The input below:

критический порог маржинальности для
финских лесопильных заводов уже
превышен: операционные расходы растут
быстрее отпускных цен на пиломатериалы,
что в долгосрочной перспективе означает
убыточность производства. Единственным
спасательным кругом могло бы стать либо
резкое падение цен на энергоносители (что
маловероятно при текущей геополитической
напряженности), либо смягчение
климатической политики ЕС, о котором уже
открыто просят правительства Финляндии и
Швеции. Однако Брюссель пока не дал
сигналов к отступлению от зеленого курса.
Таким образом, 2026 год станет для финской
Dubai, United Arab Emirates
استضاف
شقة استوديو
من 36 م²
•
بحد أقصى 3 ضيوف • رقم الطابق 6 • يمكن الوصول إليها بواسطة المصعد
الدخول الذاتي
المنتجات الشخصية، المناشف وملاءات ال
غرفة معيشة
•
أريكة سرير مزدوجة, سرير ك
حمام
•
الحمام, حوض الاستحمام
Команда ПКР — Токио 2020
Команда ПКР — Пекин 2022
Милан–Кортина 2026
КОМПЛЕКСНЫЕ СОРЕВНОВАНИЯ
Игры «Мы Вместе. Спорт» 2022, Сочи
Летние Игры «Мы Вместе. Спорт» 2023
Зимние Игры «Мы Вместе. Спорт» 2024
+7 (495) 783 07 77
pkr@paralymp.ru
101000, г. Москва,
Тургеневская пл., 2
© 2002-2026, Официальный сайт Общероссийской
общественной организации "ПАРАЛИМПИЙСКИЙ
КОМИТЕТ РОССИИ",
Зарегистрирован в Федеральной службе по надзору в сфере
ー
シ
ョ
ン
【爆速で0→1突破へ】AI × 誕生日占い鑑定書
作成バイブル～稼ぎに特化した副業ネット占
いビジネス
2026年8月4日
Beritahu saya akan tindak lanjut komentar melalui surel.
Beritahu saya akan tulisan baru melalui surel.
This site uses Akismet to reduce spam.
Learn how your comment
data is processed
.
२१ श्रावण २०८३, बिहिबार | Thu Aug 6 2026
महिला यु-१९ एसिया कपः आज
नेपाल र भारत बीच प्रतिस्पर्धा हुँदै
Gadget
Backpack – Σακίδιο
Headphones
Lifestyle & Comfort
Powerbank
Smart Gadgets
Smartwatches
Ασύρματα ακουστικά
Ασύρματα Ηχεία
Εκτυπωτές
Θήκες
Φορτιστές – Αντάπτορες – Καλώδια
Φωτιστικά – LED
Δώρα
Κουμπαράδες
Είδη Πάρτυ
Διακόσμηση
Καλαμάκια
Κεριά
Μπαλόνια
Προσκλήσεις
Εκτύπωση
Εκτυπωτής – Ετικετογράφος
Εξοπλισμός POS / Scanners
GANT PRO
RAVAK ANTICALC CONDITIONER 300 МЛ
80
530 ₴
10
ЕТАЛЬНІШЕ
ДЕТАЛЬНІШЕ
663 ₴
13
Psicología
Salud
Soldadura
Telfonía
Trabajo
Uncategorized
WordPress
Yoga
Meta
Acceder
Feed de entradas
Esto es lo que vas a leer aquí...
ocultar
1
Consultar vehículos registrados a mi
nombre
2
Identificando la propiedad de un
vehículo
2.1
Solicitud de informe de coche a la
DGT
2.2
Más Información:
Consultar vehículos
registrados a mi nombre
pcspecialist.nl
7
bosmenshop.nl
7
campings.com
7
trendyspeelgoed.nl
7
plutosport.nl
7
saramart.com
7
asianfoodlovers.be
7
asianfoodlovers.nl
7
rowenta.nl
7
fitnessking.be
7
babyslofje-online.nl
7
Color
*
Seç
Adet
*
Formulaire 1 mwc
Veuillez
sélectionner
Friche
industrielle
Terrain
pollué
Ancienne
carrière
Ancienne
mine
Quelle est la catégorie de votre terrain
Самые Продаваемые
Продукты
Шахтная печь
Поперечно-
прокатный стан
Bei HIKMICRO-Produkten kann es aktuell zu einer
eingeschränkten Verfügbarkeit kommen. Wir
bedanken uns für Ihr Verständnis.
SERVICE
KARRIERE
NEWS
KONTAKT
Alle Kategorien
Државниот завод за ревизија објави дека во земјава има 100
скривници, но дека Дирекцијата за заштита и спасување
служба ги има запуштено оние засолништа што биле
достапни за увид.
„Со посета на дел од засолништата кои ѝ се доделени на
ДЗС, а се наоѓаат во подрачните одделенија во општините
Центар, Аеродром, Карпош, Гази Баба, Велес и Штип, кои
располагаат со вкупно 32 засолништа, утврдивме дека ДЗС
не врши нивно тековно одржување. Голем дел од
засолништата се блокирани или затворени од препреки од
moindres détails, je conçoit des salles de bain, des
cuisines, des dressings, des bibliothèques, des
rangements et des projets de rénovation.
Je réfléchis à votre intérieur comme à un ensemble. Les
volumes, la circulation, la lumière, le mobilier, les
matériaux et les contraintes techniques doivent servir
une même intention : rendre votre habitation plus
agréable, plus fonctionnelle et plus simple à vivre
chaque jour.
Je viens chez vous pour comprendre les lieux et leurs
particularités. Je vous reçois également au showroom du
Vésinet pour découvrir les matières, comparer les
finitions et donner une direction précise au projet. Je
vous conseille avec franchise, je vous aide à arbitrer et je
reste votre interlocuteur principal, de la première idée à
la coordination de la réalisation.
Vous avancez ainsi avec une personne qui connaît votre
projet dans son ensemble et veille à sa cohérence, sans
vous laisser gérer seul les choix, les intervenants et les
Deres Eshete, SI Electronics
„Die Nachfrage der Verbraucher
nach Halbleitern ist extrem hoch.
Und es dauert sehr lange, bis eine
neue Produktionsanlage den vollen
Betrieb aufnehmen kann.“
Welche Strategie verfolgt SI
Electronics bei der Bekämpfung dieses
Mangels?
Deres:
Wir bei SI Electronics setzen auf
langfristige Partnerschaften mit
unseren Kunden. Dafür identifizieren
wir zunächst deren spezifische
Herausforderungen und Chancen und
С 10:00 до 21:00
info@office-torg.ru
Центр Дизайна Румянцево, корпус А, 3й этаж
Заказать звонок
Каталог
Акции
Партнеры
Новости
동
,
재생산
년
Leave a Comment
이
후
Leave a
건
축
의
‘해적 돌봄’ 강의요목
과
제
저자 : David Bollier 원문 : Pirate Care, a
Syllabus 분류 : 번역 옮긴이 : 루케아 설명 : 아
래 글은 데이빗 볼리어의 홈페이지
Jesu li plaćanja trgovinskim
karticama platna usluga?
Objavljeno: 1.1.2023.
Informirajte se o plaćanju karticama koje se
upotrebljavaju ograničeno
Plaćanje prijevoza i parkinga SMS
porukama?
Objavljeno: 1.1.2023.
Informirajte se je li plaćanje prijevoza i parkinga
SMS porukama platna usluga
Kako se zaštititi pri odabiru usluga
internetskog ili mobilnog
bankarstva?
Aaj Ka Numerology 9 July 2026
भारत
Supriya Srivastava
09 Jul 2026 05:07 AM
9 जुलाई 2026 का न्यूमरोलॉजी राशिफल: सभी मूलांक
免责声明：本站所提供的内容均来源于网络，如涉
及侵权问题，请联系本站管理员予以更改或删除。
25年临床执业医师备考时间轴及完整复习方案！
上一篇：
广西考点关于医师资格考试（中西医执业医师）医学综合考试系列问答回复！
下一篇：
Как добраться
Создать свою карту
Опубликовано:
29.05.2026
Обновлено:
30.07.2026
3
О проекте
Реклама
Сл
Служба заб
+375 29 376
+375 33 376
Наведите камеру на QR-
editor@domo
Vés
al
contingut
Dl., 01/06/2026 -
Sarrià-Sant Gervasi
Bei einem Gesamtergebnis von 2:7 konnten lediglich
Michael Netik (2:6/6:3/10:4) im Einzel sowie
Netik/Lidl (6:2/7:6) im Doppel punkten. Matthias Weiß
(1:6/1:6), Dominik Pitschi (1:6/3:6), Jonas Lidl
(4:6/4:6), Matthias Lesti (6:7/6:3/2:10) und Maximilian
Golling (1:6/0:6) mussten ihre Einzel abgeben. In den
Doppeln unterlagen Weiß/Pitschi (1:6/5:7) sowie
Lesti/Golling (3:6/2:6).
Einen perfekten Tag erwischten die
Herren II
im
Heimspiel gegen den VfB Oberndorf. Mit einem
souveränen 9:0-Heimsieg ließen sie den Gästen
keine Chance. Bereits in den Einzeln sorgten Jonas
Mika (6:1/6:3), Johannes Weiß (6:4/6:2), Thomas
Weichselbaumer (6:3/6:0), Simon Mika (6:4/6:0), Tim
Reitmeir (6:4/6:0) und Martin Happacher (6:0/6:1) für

End of The input.

» What needs to be done: Return only this span, exactly: the line that contains "免责声明：本站所提供的内容均来源于网络，如涉" and all lines after it to the end of the records.

» Solution:
免责声明：本站所提供的内容均来源于网络，如涉
及侵权问题，请联系本站管理员予以更改或删除。
25年临床执业医师备考时间轴及完整复习方案！
上一篇：
广西考点关于医师资格考试（中西医执业医师）医学综合考试系列问答回复！
下一篇：
Как добраться
Создать свою карту
Опубликовано:
29.05.2026
Обновлено:
30.07.2026
3
О проекте
Реклама
Сл
Служба заб
+375 29 376
+375 33 376
Наведите камеру на QR-
editor@domo
Vés
al
contingut
Dl., 01/06/2026 -
Sarrià-Sant Gervasi
Bei einem Gesamtergebnis von 2:7 konnten lediglich
Michael Netik (2:6/6:3/10:4) im Einzel sowie
Netik/Lidl (6:2/7:6) im Doppel punkten. Matthias Weiß
(1:6/1:6), Dominik Pitschi (1:6/3:6), Jonas Lidl
(4:6/4:6), Matthias Lesti (6:7/6:3/2:10) und Maximilian
Golling (1:6/0:6) mussten ihre Einzel abgeben. In den
Doppeln unterlagen Weiß/Pitschi (1:6/5:7) sowie
Lesti/Golling (3:6/2:6).
Einen perfekten Tag erwischten die
Herren II
im
Heimspiel gegen den VfB Oberndorf. Mit einem
souveränen 9:0-Heimsieg ließen sie den Gästen
keine Chance. Bereits in den Einzeln sorgten Jonas
Mika (6:1/6:3), Johannes Weiß (6:4/6:2), Thomas
Weichselbaumer (6:3/6:0), Simon Mika (6:4/6:0), Tim
Reitmeir (6:4/6:0) und Martin Happacher (6:0/6:1) für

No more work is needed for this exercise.